Activity:
Using the material that follows, work out how many lines include the word "entreprise". Your answer should be that number only.

━━━ Input data ━━━

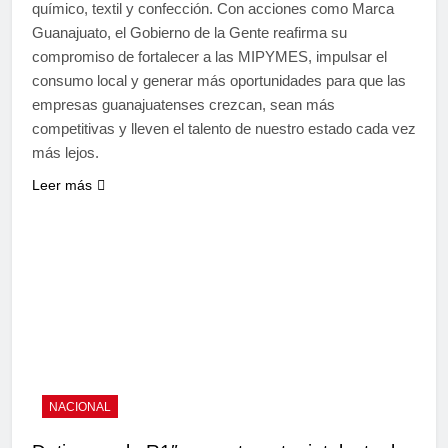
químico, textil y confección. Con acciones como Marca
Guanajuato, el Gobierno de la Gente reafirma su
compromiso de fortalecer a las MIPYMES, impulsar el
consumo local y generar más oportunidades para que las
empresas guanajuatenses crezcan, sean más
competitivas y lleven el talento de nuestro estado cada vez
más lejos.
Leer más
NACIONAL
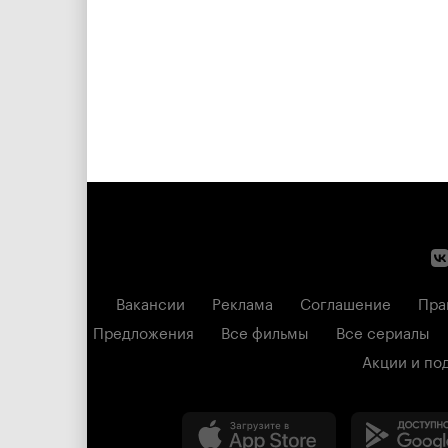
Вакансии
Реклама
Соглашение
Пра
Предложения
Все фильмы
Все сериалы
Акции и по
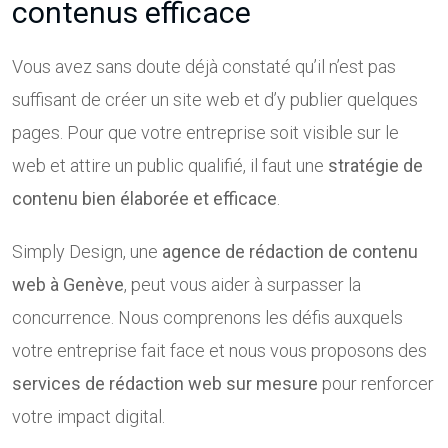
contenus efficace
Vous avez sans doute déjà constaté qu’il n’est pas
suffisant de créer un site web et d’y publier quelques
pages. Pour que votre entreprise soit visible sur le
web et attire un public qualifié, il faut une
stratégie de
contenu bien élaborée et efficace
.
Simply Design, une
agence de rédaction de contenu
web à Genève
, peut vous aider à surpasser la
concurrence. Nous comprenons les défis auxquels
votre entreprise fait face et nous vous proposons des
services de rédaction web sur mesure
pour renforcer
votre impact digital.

━━━

Finished task:
2